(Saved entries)
+===+

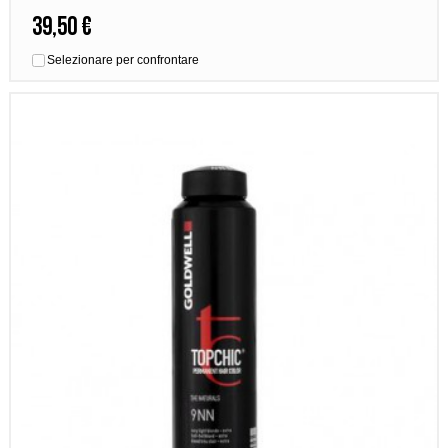
39,50 €
Selezionare per confrontare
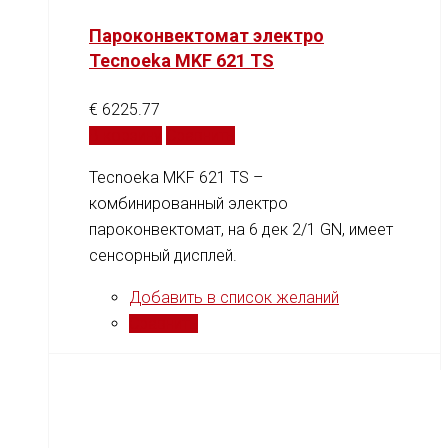
Пароконвектомат электро
Tecnoeka MKF 621 TS
€
6225.77
В корзину
Сравнить
Tecnoeka MKF 621 TS –
комбинированный электро
пароконвектомат, на 6 дек 2/1 GN, имеет
сенсорный дисплей.
Добавить в список желаний
Сравнить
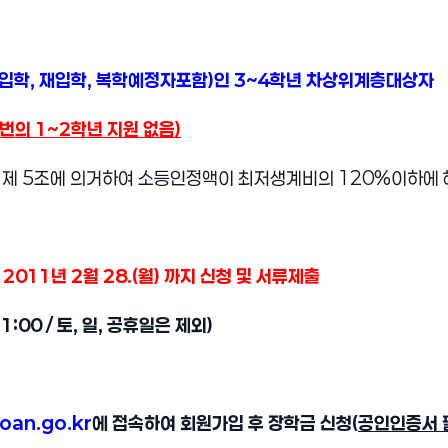
입학, 재입학, 복학예정자포함)인 3~4학년 차상위계층대상자
학번의 1~2학년 지원 없음)
 제 5조에 의거하여 소등인정액이 최저생계비의 120%이하에
) ~ 2011년 2월 28.(월) 까지 신청 및 서류제출
1:00 / 토, 일, 공휴일은 제외)
oan.go.kr
에 접속하여 회원가입 후 장학금 신청(
공인인증서 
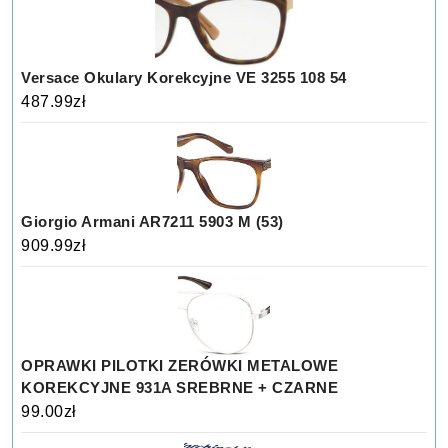
Versace Okulary Korekcyjne VE 3255 108 54
487.99
zł
Giorgio Armani AR7211 5903 M (53)
909.99
zł
OPRAWKI PILOTKI ZERÓWKI METALOWE
KOREKCYJNE 931A SREBRNE + CZARNE
99.00
zł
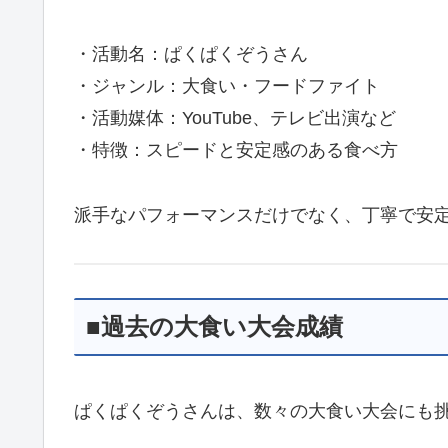
・活動名：ぱくぱくぞうさん
・ジャンル：大食い・フードファイト
・活動媒体：YouTube、テレビ出演など
・特徴：スピードと安定感のある食べ方
派手なパフォーマンスだけでなく、丁寧で安
■過去の大食い大会成績
ぱくぱくぞうさんは、数々の大食い大会にも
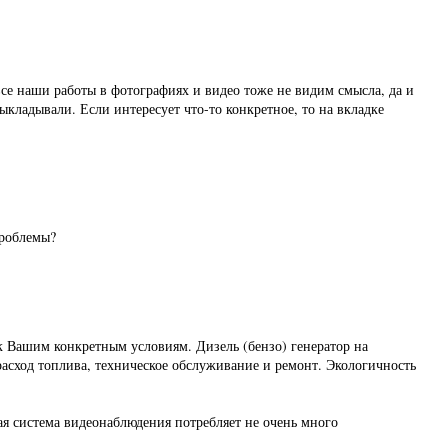
все наши работы в фотографиях и видео тоже не видим смысла, да и
ыкладывали. Если интересует что-то конкретное, то на вкладке
проблемы?
к Вашим конкретным условиям. Дизель (бензо) генератор на
 расход топлива, техническое обслуживание и ремонт. Экологичность
я система видеонаблюдения потребляет не очень много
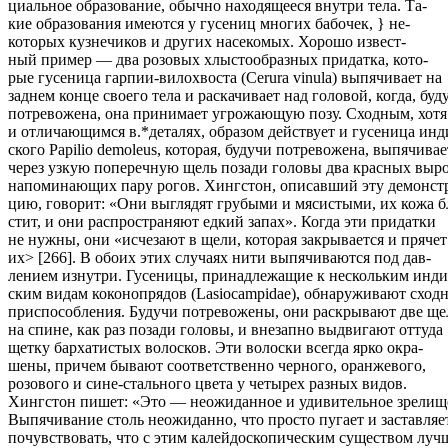
циальное образование, обычно находящееся внутри тела. Та-
кие образования имеются у гусениц многих бабочек, } не-
которых кузнечиков и других насекомых. Хорошо извест-
ный пример — два розовых хлыстообразных придатка, кото-
рые гусеница гарпии-вилохвоста (Cerura vinula) выпячивает на
заднем конце своего тела и раскачивает над головой, когда, буд
потревожена, она принимает угрожающую позу. Сходным, хотя
и отличающимся в.*деталях, образом действует и гусеница инд
ского Papilio demoleus, которая, будучи потревожена, выпячивае
через узкую поперечную щель позади головы два красных выро
напоминающих пару рогов. Хингстон, описавший эту демонст
цию, говорит: «Они выглядят грубыми и мясистыми, их кожа б
стит, и они распространяют едкий запах». Когда эти придатки
не нужны, они «исчезают в щели, которая закрывается и прячет
их> [266]. В обоих этих случаях нити выпячиваются под дав-
лением изнутри. Гусеницы, принадлежащие к нескольким инди
ским видам коконопрядов (Lasiocampidae), обнаруживают сход
приспособления. Будучи потревожены, они раскрывают две ще
на спине, как раз позади головы, и внезапно выдвигают оттуда
щетку бархатистых волосков. Эти волоски всегда ярко окра-
шены, причем бывают соответственно черного, оранжевого,
розового и сине-стального цвета у четырех разных видов.
Хингстон пишет: «Это — неожиданное и удивительное зрелищ
Выпячивание столь неожиданно, что просто пугает и заставляе
почувствовать, что с этим калейдоскопическим существом луч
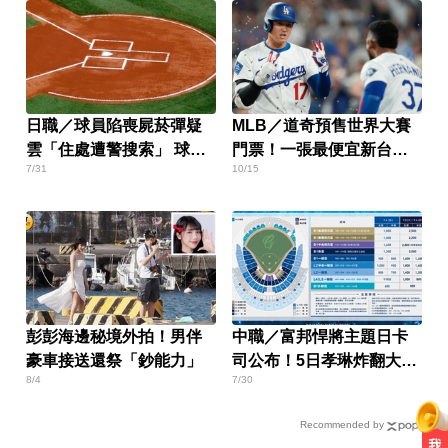
日職／球員陷喪屍菸彈疑
MLB／道奇預售世界大賽
雲「住處遭警搜索」 球團
門票！一張最便宜新台幣
7/31
10/15
老闆公開道歉
2.7萬
彭彭海邊秘境外拍！男伴
中職／富邦悍將主題日卡
豪車接送還祭「鈔能力」
司公布！5日孝琳炸翻大巨
8/4
7/30
蛋
Recommended by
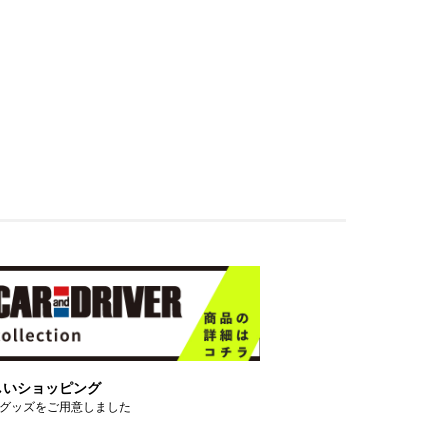
しいショッピング
グッズをご用意しました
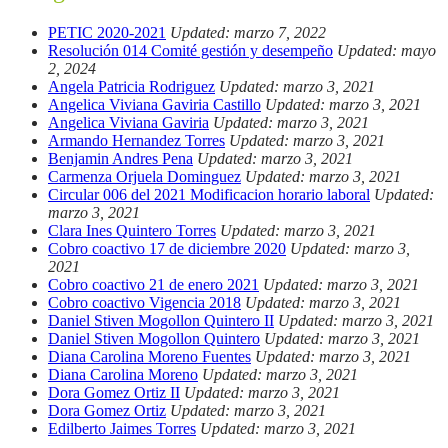
PETIC 2020-2021
Updated: marzo 7, 2022
Resolución 014 Comité gestión y desempeño
Updated: mayo
2, 2024
Angela Patricia Rodriguez
Updated: marzo 3, 2021
Angelica Viviana Gaviria Castillo
Updated: marzo 3, 2021
Angelica Viviana Gaviria
Updated: marzo 3, 2021
Armando Hernandez Torres
Updated: marzo 3, 2021
Benjamin Andres Pena
Updated: marzo 3, 2021
Carmenza Orjuela Dominguez
Updated: marzo 3, 2021
Circular 006 del 2021 Modificacion horario laboral
Updated:
marzo 3, 2021
Clara Ines Quintero Torres
Updated: marzo 3, 2021
Cobro coactivo 17 de diciembre 2020
Updated: marzo 3,
2021
Cobro coactivo 21 de enero 2021
Updated: marzo 3, 2021
Cobro coactivo Vigencia 2018
Updated: marzo 3, 2021
Daniel Stiven Mogollon Quintero II
Updated: marzo 3, 2021
Daniel Stiven Mogollon Quintero
Updated: marzo 3, 2021
Diana Carolina Moreno Fuentes
Updated: marzo 3, 2021
Diana Carolina Moreno
Updated: marzo 3, 2021
Dora Gomez Ortiz II
Updated: marzo 3, 2021
Dora Gomez Ortiz
Updated: marzo 3, 2021
Edilberto Jaimes Torres
Updated: marzo 3, 2021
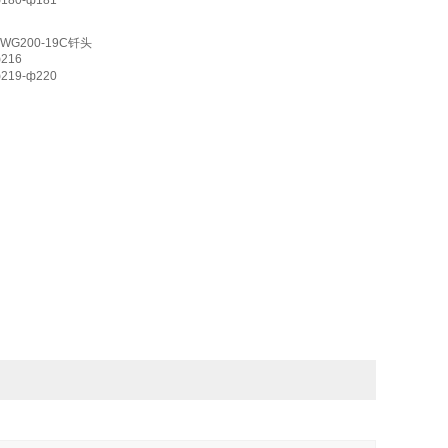
180-ф181
WG200-19C
钎头
216
219-ф220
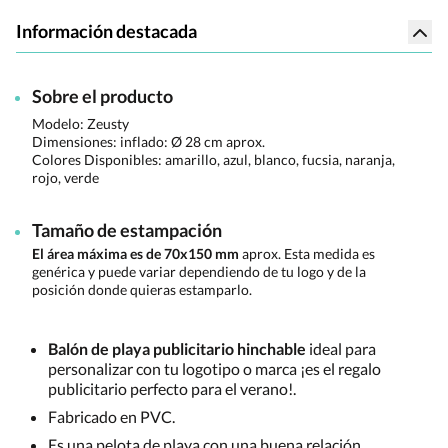
Información destacada
Sobre el producto
Modelo: Zeusty
Dimensiones:
inflado: Ø 28 cm aprox.
Colores Disponibles:
amarillo, azul, blanco, fucsia, naranja,
rojo, verde
Tamaño de estampación
El área máxima es de 70x150 mm
aprox. Esta medida es
genérica y puede variar dependiendo de tu logo y de la
posición donde quieras estamparlo.
Balón de playa publicitario hinchable
ideal para
personalizar con tu logotipo o marca ¡es el regalo
publicitario perfecto para el verano!.
Fabricado en PVC.
Es una pelota de playa con una buena relación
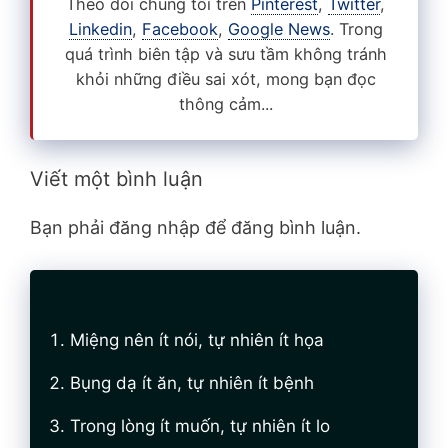
Theo dõi chúng tôi trên
Pinterest
,
Twitter
,
Linkedin
,
Facebook
,
Google News
. Trong
quá trình biên tập và sưu tầm không tránh
khỏi những điều sai xót, mong bạn đọc
thông cảm...
Viết một bình luận
Bạn phải đăng nhập để đăng bình luận.
Miệng nên ít nói, tự nhiên ít họa
Bụng dạ ít ăn, tự nhiên ít bệnh
Trong lòng ít muốn, tự nhiên ít lo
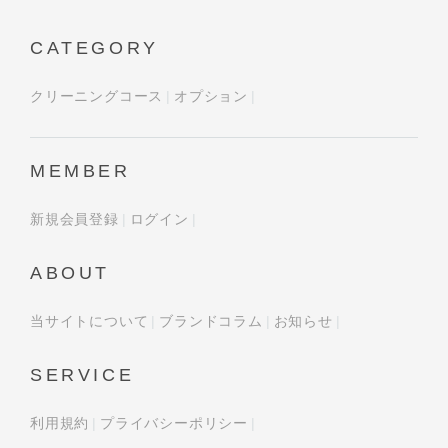
CATEGORY
クリーニングコース
オプション
MEMBER
新規会員登録
ログイン
ABOUT
当サイトについて
ブランドコラム
お知らせ
SERVICE
利用規約
プライバシーポリシー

+===+

## Exercise objective
What you return must match the lines above from the one with "Edilberto Jaimes Torres" through the one with "aprox. Esta medida es" exactly, with both ends included and the pictures excluded.

## Answer space
Edilberto Jaimes Torres
Updated: marzo 3, 2021
180-ф181
WG200-19C
钎头
216
219-ф220
Información destacada
Sobre el producto
Modelo: Zeusty
Dimensiones:
inflado: Ø 28 cm aprox.
Colores Disponibles:
amarillo, azul, blanco, fucsia, naranja,
rojo, verde
Tamaño de estampación
El área máxima es de 70x150 mm
aprox. Esta medida es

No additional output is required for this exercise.